How to Measure Inter-Annotator Agreement and Build Human Consensus with Label Studio
This tutorial walks through a practical workflow to measure inter-annotator agreement, build human consensus, establish ground truth and compare model predictions to that consensus using the Label Studio SDK.
Being able to measure agreement between different annotators, ground truth and models can help you get a sense of annotator/model performance, and help you make informed decisions to ultimately get higher quality labels in your project.
Why This Matters
- Reduce ambiguity: Low agreement reveals unclear instructions and subjective edge cases to fix.
- Improve label quality: Consensus strength is a practical confidence signal for ground truth.
- Target QA: Focus review on contentious tasks and annotator pairs instead of boiling the ocean.
- Fair model eval: Compare models to human consensus, not a single rater, to avoid evaluator bias.
- Faster iteration: Quantify reliability, prioritize fixes, and measure improvements over time.
In this tutorial you will
- Import data with overlap and (for demo) simulate multiple annotators.
- Compute IAA and per‑task consensus (majority vote) to establish ground truth.
- Compare a model to human consensus, flag low‑agreement and disagreement items, and bulk‑assign them for QA.
- Visualize results and summarize reliability to inform next steps.
Outputs
- Per‑task consensus + agreement ratio (confidence proxy)
- Model alignment score vs human consensus
- Targeted QA task lists for re‑annotation/review
Notes:
- We provide steps here to create a dataset from scratch, but you can skip these steps and use an existing project as well.

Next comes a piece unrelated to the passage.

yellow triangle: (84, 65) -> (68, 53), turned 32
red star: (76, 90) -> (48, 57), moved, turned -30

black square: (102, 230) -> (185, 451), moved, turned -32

- Fill in your Label Studio URL and API key.
Label Studio Requirements
This tutorial showcases one or more features available only in Label Studio paid products. We recommend creating a Starter Cloud trial to follow the tutorial.
Install dependencies
!pip install -q label-studio-sdk pandas numpy seaborn scikit-learn matplotlib
Import Libraries
import os
import json
import random
from typing import Dict, List, Any, Tuple
from collections import Counter, defaultdict
import pandas as pd
import numpy as np
import matplotlib.pyplot as plt
import seaborn as sns
from label_studio_sdk import LabelStudio
from label_studio_sdk.types import ImportApiRequest, PredictionRequest
from label_studio_sdk.projects.assignments import AssignmentsBulkAssignRequestSelectedItemsIncluded
1) Connect to Label Studio
Replace placeholders with your details
# URL of your Label Studio instance
BASE_URL = "https://app.humansignal.com"
# Your API key (find it in Account & Settings > Personal Access Token)
API_KEY = "YOUR API KEY"
ls = LabelStudio(base_url=BASE_URL, api_key=API_KEY)

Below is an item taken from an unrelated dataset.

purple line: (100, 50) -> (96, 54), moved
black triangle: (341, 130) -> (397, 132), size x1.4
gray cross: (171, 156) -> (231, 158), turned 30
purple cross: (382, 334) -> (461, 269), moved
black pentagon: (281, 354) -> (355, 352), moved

2) Create a Project (or use existing)
We’ll create a project with subjective tasks (toxicity severity) that benefits from multiple human judgments. You can swap this labeling config for another subjective task, e.g., sarcasm detection, humor rating, or topic relevance.
LABEL_CONFIG = """
<View>
<Text name="text" value="$text"/>
<Choices name="toxicity" toName="text" choice="single" showInLine="true">
<Choice value="Non-toxic"/>
<Choice value="Somewhat toxic"/>
<Choice value="Very toxic"/>
</Choices>
<Style> .lsf-labels .lsf-choices__item { padding: 6px 10px; } </Style>
<Choices name="flag" toName="text" choice="single" showInLine="true" visibleWhen="region-selected=false" perRegion="false">
<Choice value="Needs QA"/>
</Choices>
</View>
"""
PROJECT_TITLE = "Agreement & Consensus Tutorial"
Create Project
project = ls.projects.create(
title=PROJECT_TITLE,
label_config=LABEL_CONFIG,
description=(
"Subjective toxicity severity labeling with multiple annotators to measure agreement and build consensus."
),
show_collab_predictions=True,
maximum_annotations=3, # allow up to 3 annotations per task
is_published=True,
)
Alternatively Get Project by ID
# Uncomment and replace project ID with the one you wish to use
# project = ls.projects.get(id=1)
Confirm We Are Using Correct Project
print(f"Using project ID {project.id}: {project.title}")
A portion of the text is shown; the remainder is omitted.